Perhaps amused by the playful tone our conversation had taken, Diane’s shoulders relaxed, and the tension I’d sensed earlier evaporated like a sprinkle in high deserts.
“I found traces of cyanoacrilate and acrylic resins on the fragment,” she said, flipping a couple of photos in front of us. “I
placed it between two glass slides and stuck it under a microscope. And this is what I saw.”
She tapped the picture, a black and white enlargement of what looked like a stack of misshapen phyllo dough layers.
“When do we get to the part where you say I was right?”
Diane flashed me a broad, conspiratorial smile. “After you hear how clever
I
was.”
I hate to get sentimental, but that sly smile of hers left a dent in my cool.
“Ah, you’ve got competition, Track. Please enlighten us,” Satish said.
“Cyanoacrilate is a fast-acting glue,” Diane explained. “At first I thought of an electrician, as it can be used to assemble small electronics.

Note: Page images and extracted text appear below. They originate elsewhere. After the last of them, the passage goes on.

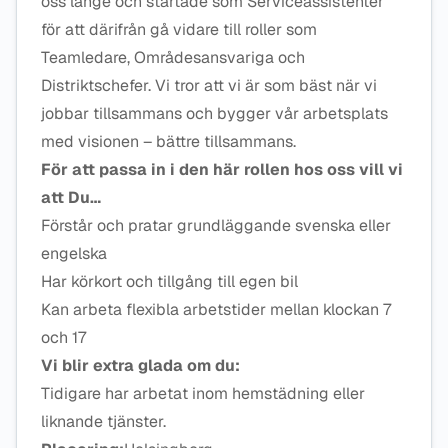
oss länge och startade som Serviceassistenter
för att därifrån gå vidare till roller som
Teamledare, Områdesansvariga och
Distriktschefer. Vi tror att vi är som bäst när vi
jobbar tillsammans och bygger vår arbetsplats
med visionen – bättre tillsammans.
För att passa in i den här rollen hos oss vill vi
att Du…
Förstår och pratar grundläggande svenska eller
engelska
Har körkort och tillgång till egen bil
Kan arbeta flexibla arbetstider mellan klockan 7
och 17
Vi blir extra glada om du:
Tidigare har arbetat inom hemstädning eller
liknande tjänster.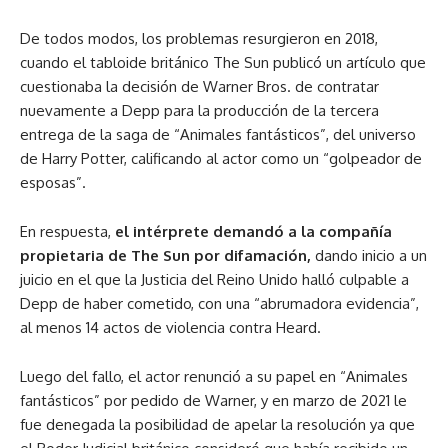
De todos modos, los problemas resurgieron en 2018,
cuando el tabloide británico The Sun publicó un artículo que
cuestionaba la decisión de Warner Bros. de contratar
nuevamente a Depp para la producción de la tercera
entrega de la saga de “Animales fantásticos”, del universo
de Harry Potter, calificando al actor como un “golpeador de
esposas”.
En respuesta,
el intérprete demandó a la compañía
propietaria de The Sun por difamación,
dando inicio a un
juicio en el que la Justicia del Reino Unido halló culpable a
Depp de haber cometido, con una “abrumadora evidencia”,
al menos 14 actos de violencia contra Heard.
Luego del fallo, el actor renunció a su papel en “Animales
fantásticos” por pedido de Warner, y en marzo de 2021 le
fue denegada la posibilidad de apelar la resolución ya que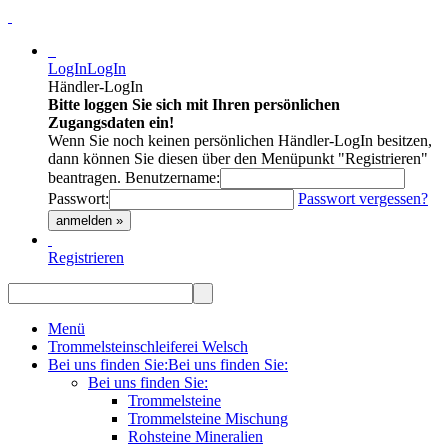
LogIn
LogIn
Händler-LogIn
Bitte loggen Sie sich mit Ihren persönlichen
Zugangsdaten ein!
Wenn Sie noch keinen persönlichen Händler-LogIn besitzen,
dann können Sie diesen über den Menüpunkt "Registrieren"
beantragen.
Benutzername:
Passwort:
Passwort vergessen?
anmelden »
Registrieren
Menü
Trommelsteinschleiferei Welsch
Bei uns finden Sie:
Bei uns finden Sie:
Bei uns finden Sie:
Trommelsteine
Trommelsteine Mischung
Rohsteine Mineralien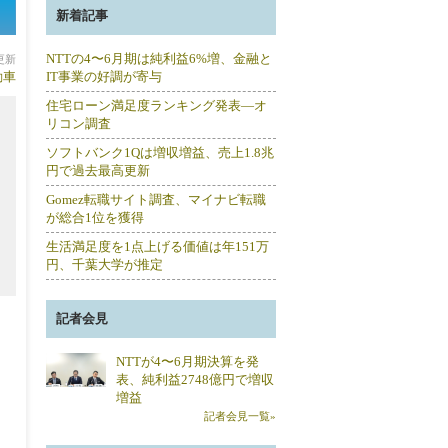
新着記事
NTTの4〜6月期は純利益6%増、金融と
分更新
動車
IT事業の好調が寄与
住宅ローン満足度ランキング発表―オ
リコン調査
ソフトバンク1Qは増収増益、売上1.8兆
円で過去最高更新
Gomez転職サイト調査、マイナビ転職
が総合1位を獲得
生活満足度を1点上げる価値は年151万
円、千葉大学が推定
記者会見
NTTが4〜6月期決算を発
表、純利益2748億円で増収
増益
記者会見一覧»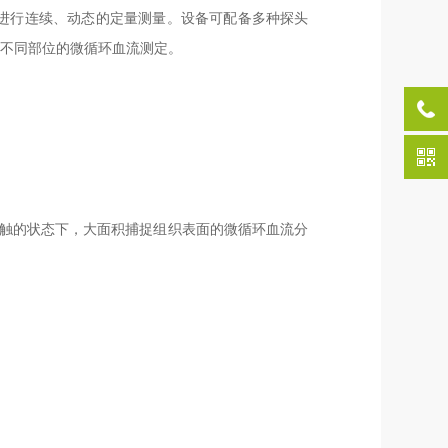
s）进行连续、动态的定量测量。设备可配备多种探头
不同部位的微循环血流测定。
接触的状态下，大面积捕捉组织表面的微循环血流分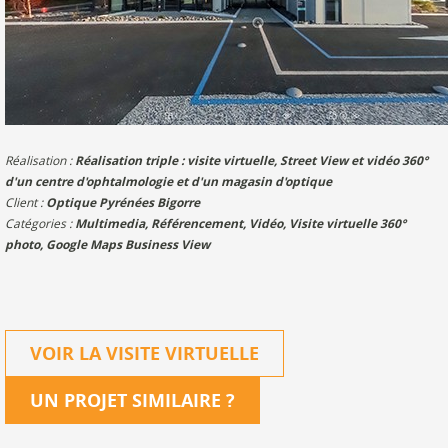
Réalisation :
Réalisation triple : visite virtuelle, Street View et vidéo 360°
d'un centre d'ophtalmologie et d'un magasin d'optique
Client :
Optique Pyrénées Bigorre
Catégories :
Multimedia
,
Référencement
,
Vidéo
,
Visite virtuelle 360°
photo
,
Google Maps Business View
VOIR LA VISITE VIRTUELLE
UN PROJET SIMILAIRE
?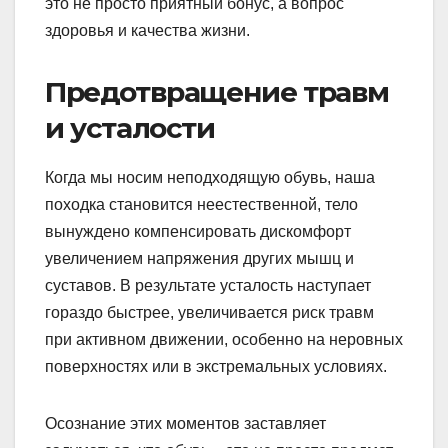
это не просто приятный бонус, а вопрос
здоровья и качества жизни.
Предотвращение травм
и усталости
Когда мы носим неподходящую обувь, наша
походка становится неестественной, тело
вынуждено компенсировать дискомфорт
увеличением напряжения других мышц и
суставов. В результате усталость наступает
гораздо быстрее, увеличивается риск травм
при активном движении, особенно на неровных
поверхностях или в экстремальных условиях.
Осознание этих моментов заставляет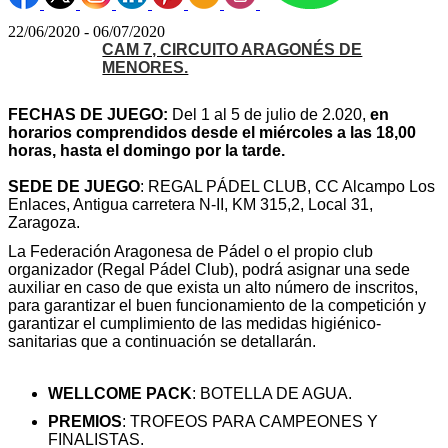
22/06/2020 - 06/07/2020
CAM 7, CIRCUITO ARAGONÉS DE
MENORES.
FECHAS DE JUEGO:
Del 1 al 5 de julio de 2.020,
en
horarios comprendidos desde el miércoles a las 18,00
horas, hasta el domingo por la tarde.
SEDE DE JUEGO
: REGAL PÁDEL CLUB, CC Alcampo Los
Enlaces, Antigua carretera N-II, KM 315,2, Local 31,
Zaragoza.
La Federación Aragonesa de Pádel o el propio club
organizador (Regal Pádel Club), podrá asignar una sede
auxiliar en caso de que exista un alto número de inscritos,
para garantizar el buen funcionamiento de la competición y
garantizar el cumplimiento de las medidas higiénico-
sanitarias que a continuación se detallarán.
WELLCOME PACK
:
BOTELLA DE AGUA.
PREMIOS
: TROFEOS PARA CAMPEONES Y
FINALISTAS.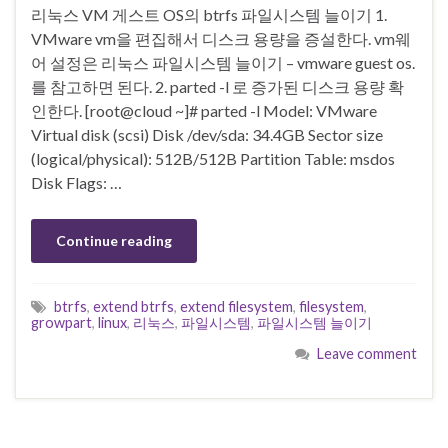
리눅스 VM 게스트 OS의 btrfs 파일시스템 늘이기 1.
VMware vm을 편집해서 디스크 용량을 증설한다. vm웨
어 설정은 리눅스 파일시스템 늘이기 – vmware guest os.
를 참고하면 된다. 2. parted -l 로 증가된 디스크 용량 확
인한다. [root@cloud ~]# parted -l Model: VMware
Virtual disk (scsi) Disk /dev/sda: 34.4GB Sector size
(logical/physical): 512B/512B Partition Table: msdos
Disk Flags: …
Continue reading
btrfs
,
extend btrfs
,
extend filesystem
,
filesystem
,
growpart
,
linux
,
리눅스
,
파일시스템
,
파일시스템 늘이기
Leave comment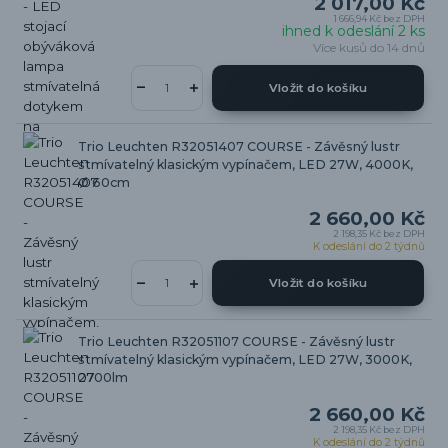
2 017,00 Kč
1 666,94 Kč
bez DPH
ihned k odeslání 2 ks
Více kusů do 14 dnů
Vložit do košíku
Trio Leuchten R32051407 COURSE - Závěsný lustr
stmívatelný klasickým vypínačem, LED 27W, 4000K,
Ø 60cm
2 660,00 Kč
2 198,35 Kč
bez DPH
K odeslání do 2 týdnů
Vložit do košíku
Trio Leuchten R32051107 COURSE - Závěsný lustr
stmívatelný klasickým vypínačem, LED 27W, 3000K,
2700lm
2 660,00 Kč
2 198,35 Kč
bez DPH
K odeslání do 2 týdnů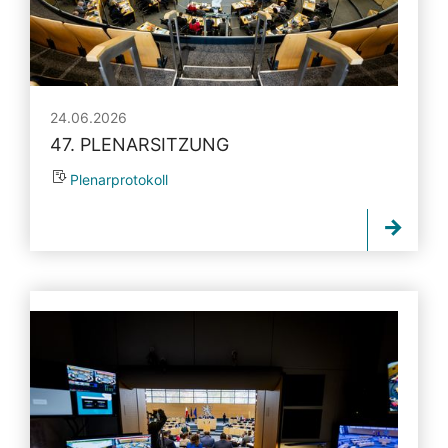
24.06.2026
47. PLENARSITZUNG
Plenarprotokoll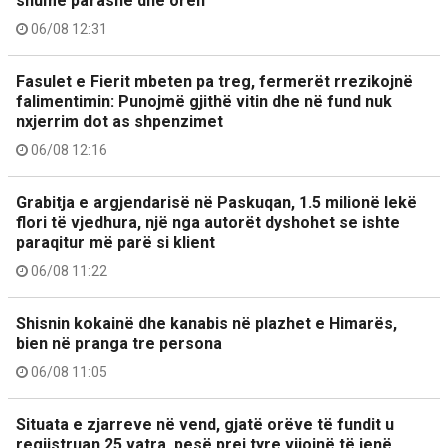
shumë parashë dhe orën
06/08 12:31
Fasulet e Fierit mbeten pa treg, fermerët rrezikojnë
falimentimin: Punojmë gjithë vitin dhe në fund nuk
nxjerrim dot as shpenzimet
06/08 12:16
Grabitja e argjendarisë në Paskuqan, 1.5 milionë lekë
flori të vjedhura, një nga autorët dyshohet se ishte
paraqitur më parë si klient
06/08 11:22
Shisnin kokainë dhe kanabis në plazhet e Himarës,
bien në pranga tre persona
06/08 11:05
Situata e zjarreve në vend, gjatë orëve të fundit u
regjistruan 25 vatra, pesë prej tyre vijojnë të jenë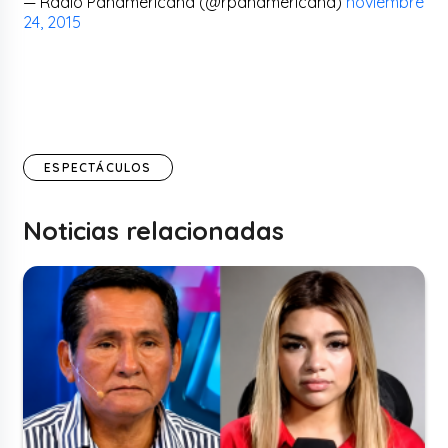
— Radio Panamericana (@rpanamericana)
noviembre
24, 2015
ESPECTÁCULOS
Noticias relacionadas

It can also be employed in hospitals to substitute sutures. The presence of acrylic baffled me, though. Until I thought of the perfect combination of both: nail glue and artificial nails, which are made of acrylic.”
“Ha. A woman, then. However, Tamara Tarantino or the cleaning lady could’ve left the fragment,” Satish interjected, playing devil’s advocate.
“No,” Diane replied. “Neither woman suffered from biotin deficiency.”
“What the hell is that?”
“A vitamin. Biotin deficiency causes nails to grow in a pointy fashion and to be brittle and thin. As a consequence, they break off very easily. It’s exactly what I saw when I put this nail fragment under the microscope.”
I drummed my fingers on the table. “Malnutrition?”
Diane shook her head, the swaying tips of her hair sending delicious wafts to my nostrils. “I doubt it. Biotin is commonly found in most foods. You would have to be on a pathological diet not to be getting enough from food, in which case it would be a whole range of vitamins and nutrients one would be missing.”
“Any other hypothesis, then?”
It was Diane’s turn to throw in her very own
coup de théâtre
. “Only one,” she said, her eyes sparkling with intrigue. “Anticonvulsants. Our lady is epileptic.”